Planning for Tuesday, January 30

  • I did well on Monday (well, it's not even 6:30pm Monday here yet, but I don't plan on eating anything else calorically-dense tonight), so time to plan for Tuesday!

    I skipped my oatmeal on Monday and had turkey burgers w/bacon and cheese on wheat buns for dinner instead of the orange chicken. I LOVE the orange chicken, so I made a batch of it anyway and split it into 4 containers to bring for lunches for the rest of the week--that way, I can have it 4 times instead of just 1 night

    And so, Tuesday's plan:
    • Kashi Heart to Heart cereal w/banana and skim milk
    • sandwich - ham, turkey, provolone, and soy mayo on whole grain bread
    • Lean Cuisine - chicken pecan (with rice and snap peas)
    • orange chicken and broccoli (homemade)
    • Healthy Choice meal - classic chicken bbq
    That's less than 1500 calories total (1471 per Fitday), so I might add a snack after dinner (some soy crisps or sugar-free pudding or something).
  • Brekky
    egg on toast

    Snack
    chicken bites, grapes, goat's cheese

    GYM - chest presses, abs, squats and calf raises

    Lunch
    turkey sandwich

    Snack
    BfL apple pie

    Kickboxing

    Dinner
    cc pancakes
  • b- light french toast(ww bread dipped in egg&milk, fried in my t-fal pan, topped w/ splenda and ED smith no sugar added maple syrup MMMM)
    S-ff puddin
    L-Salad, turkey sandwich w/ mayo
    S-banana
    D-chicken done in the crockpot,potato, veg's
    S-100 cal bag of popcorn
    Water-3.5 L
    Exercize- not feeling too great, feel dizzy so may not go on bike today i will see how i feel later,and def not walking today, its like -20 brrrrrrrrrr
  • B-weight control maple and brown sugar oatmeal
    S-cashews
    L-clam chowder
    D-mango/coconut tilapia
    E-4 mile walk

    Yesterday was pretty good eating wise.
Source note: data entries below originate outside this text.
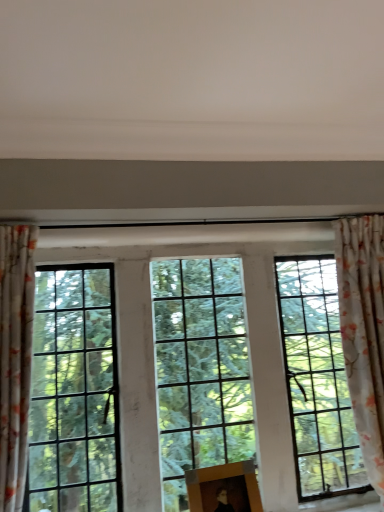 In order to click on floral fabric curtain at left, positioned as the first curtain in front-to-back order in this screenshot , I will do `click(15, 358)`.

The image size is (384, 512). Describe the element at coordinates (153, 334) in the screenshot. I see `clear glass window at center` at that location.

You are a GUI agent. You are given a task and a screenshot of the screen. Output one action in this format:
    pyautogui.click(x=<x>, y=<y>)
    Task: Click on the floral fabric curtain at left, which is the 2th curtain from back to front
    The height and width of the screenshot is (512, 384).
    Given the screenshot: What is the action you would take?
    pyautogui.click(x=15, y=358)

From the image's perspective, does floral fabric curtain at left, positioned as the first curtain in left-to-right order, appear higher than clear glass window at center?

Yes, from the image's perspective, floral fabric curtain at left, positioned as the first curtain in left-to-right order, is on top of clear glass window at center.

Is point (21, 310) less distant than point (148, 292)?

Yes.

Based on the photo, is floral fabric curtain at left, positioned as the first curtain in front-to-back order, placed right next to clear glass window at center?

floral fabric curtain at left, positioned as the first curtain in front-to-back order, and clear glass window at center are clearly separated.

From the image's perspective, is wooden picture frame at center above or below clear glass window at center?

Based on their image positions, wooden picture frame at center is located beneath clear glass window at center.

Where is `window behind the wooden picture frame at center`? The image size is (384, 512). window behind the wooden picture frame at center is located at coordinates point(153,334).

Is wooden picture frame at center far away from clear glass window at center?

Actually, wooden picture frame at center and clear glass window at center are a little close together.

Can you see floral fabric curtain at right, positioned as the first curtain in right-to-left order, touching floral fabric curtain at left, the second curtain positioned from the right?

No, floral fabric curtain at right, positioned as the first curtain in right-to-left order, is not making contact with floral fabric curtain at left, the second curtain positioned from the right.

From the picture: Between floral fabric curtain at right, positioned as the first curtain in right-to-left order, and floral fabric curtain at left, the second curtain positioned from the right, which one appears on the right side from the viewer's perspective?

floral fabric curtain at right, positioned as the first curtain in right-to-left order.

Between floral fabric curtain at right, which is the 2th curtain from front to back, and floral fabric curtain at left, positioned as the first curtain in left-to-right order, which one is positioned in front?

floral fabric curtain at left, positioned as the first curtain in left-to-right order, is closer to the camera.

Image resolution: width=384 pixels, height=512 pixels. I want to click on picture frame below the floral fabric curtain at left, which is the 2th curtain from back to front (from the image's perspective), so click(x=224, y=487).

Can you confirm if floral fabric curtain at left, which is the 2th curtain from back to front, is thinner than wooden picture frame at center?

Incorrect, the width of floral fabric curtain at left, which is the 2th curtain from back to front, is not less than that of wooden picture frame at center.

Does floral fabric curtain at left, positioned as the first curtain in left-to-right order, have a larger size compared to wooden picture frame at center?

Correct, floral fabric curtain at left, positioned as the first curtain in left-to-right order, is larger in size than wooden picture frame at center.

From a real-world perspective, is clear glass window at center located beneath floral fabric curtain at right, positioned as the first curtain in right-to-left order?

Yes, from a real-world perspective, clear glass window at center is below floral fabric curtain at right, positioned as the first curtain in right-to-left order.

Is clear glass window at center with floral fabric curtain at right, marked as the first curtain in a back-to-front arrangement?

There is a gap between clear glass window at center and floral fabric curtain at right, marked as the first curtain in a back-to-front arrangement.

Do you think clear glass window at center is within floral fabric curtain at right, marked as the first curtain in a back-to-front arrangement, or outside of it?

clear glass window at center is spatially situated outside floral fabric curtain at right, marked as the first curtain in a back-to-front arrangement.

From the image's perspective, is floral fabric curtain at left, the second curtain positioned from the right, below floral fabric curtain at right, positioned as the first curtain in right-to-left order?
I'm finally starting to get an appetite back so thats good.
  • I did great yesterday till Karden made me get ice cream Okay he didn't MAKE me but he took me there as a suprise and was so upset when I wouldnt get any, cuz he was trying to do something nice (we never go out) so I had a small one... but still 600 cals! I know one thing wont kill me; but there has been a few things lately - and next week is gonna be SOOOOOO bad

    anyway on to today

    B- yogurt; scrambled egg whites; english muffin with light cream cheese; coffee with 0 cal syrup

    I am going to pack:
    half a can of tuna mixed with a small amount of mayo and hot pepper relish; 2-3 crispbreads; 3 pickles; miso soup; raisin bran bar; thinsations; and the last yogurt (prob wont eat it all)

    D- not sure

    I will drink at least 4 liters of water (only got 3 in yeserday )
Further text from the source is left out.